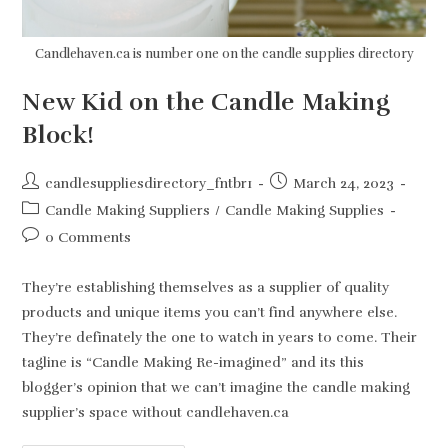
Candlehaven.ca is number one on the candle supplies directory
New Kid on the Candle Making
Block!
Post
Post
candlesuppliesdirectory_fntbr1
March 24, 2023
author:
published:
Post
Candle Making Suppliers
/
Candle Making Supplies
category:
Post
0 Comments
comments:
They’re establishing themselves as a supplier of quality
products and unique items you can’t find anywhere else.
They’re definately the one to watch in years to come. Their
tagline is “Candle Making Re-imagined” and its this
blogger’s opinion that we can’t imagine the candle making
supplier’s space without candlehaven.ca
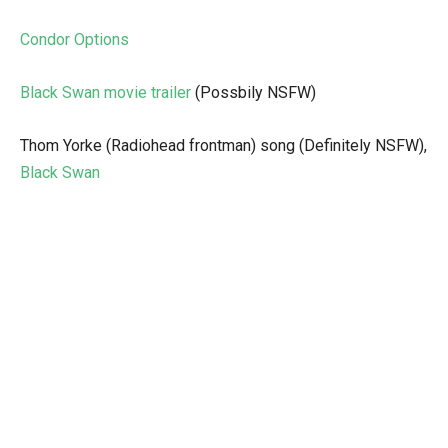
Condor Options
Black Swan movie trailer
(Possbily NSFW)
Thom Yorke (Radiohead frontman) song (Definitely NSFW),
Black Swan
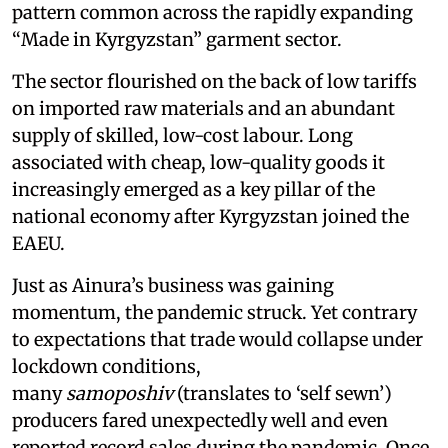
pattern common across the rapidly expanding
“Made in Kyrgyzstan” garment sector.
The sector flourished on the back of low tariffs
on imported raw materials and an abundant
supply of skilled, low-cost labour. Long
associated with cheap, low-quality goods it
increasingly emerged as a key pillar of the
national economy after Kyrgyzstan joined the
EAEU.
Just as Ainura’s business was gaining
momentum, the pandemic struck. Yet contrary
to expectations that trade would collapse under
lockdown conditions,
many
samoposhiv
(translates to ‘self sewn’)
producers fared unexpectedly well and even
reported record sales during the pandemic. Once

+===+

**WHAT IS REQUIRED**
Copy the data above line for line, skipping every picture.

**EXERCISE SOLUTION**
Candlehaven.ca is number one on the candle supplies directory
New Kid on the Candle Making
Block!
Post
Post
candlesuppliesdirectory_fntbr1
March 24, 2023
author:
published:
Post
Candle Making Suppliers
/
Candle Making Supplies
category:
Post
0 Comments
comments:
They’re establishing themselves as a supplier of quality
products and unique items you can’t find anywhere else.
They’re definately the one to watch in years to come. Their
tagline is “Candle Making Re-imagined” and its this
blogger’s opinion that we can’t imagine the candle making
supplier’s space without candlehaven.ca
Condor Options
Black Swan movie trailer
(Possbily NSFW)
Thom Yorke (Radiohead frontman) song (Definitely NSFW),
Black Swan
pattern common across the rapidly expanding
“Made in Kyrgyzstan” garment sector.
The sector flourished on the back of low tariffs
on imported raw materials and an abundant
supply of skilled, low-cost labour. Long
associated with cheap, low-quality goods it
increasingly emerged as a key pillar of the
national economy after Kyrgyzstan joined the
EAEU.
Just as Ainura’s business was gaining
momentum, the pandemic struck. Yet contrary
to expectations that trade would collapse under
lockdown conditions,
many
samoposhiv
(translates to ‘self sewn’)
producers fared unexpectedly well and even
reported record sales during the pandemic. Once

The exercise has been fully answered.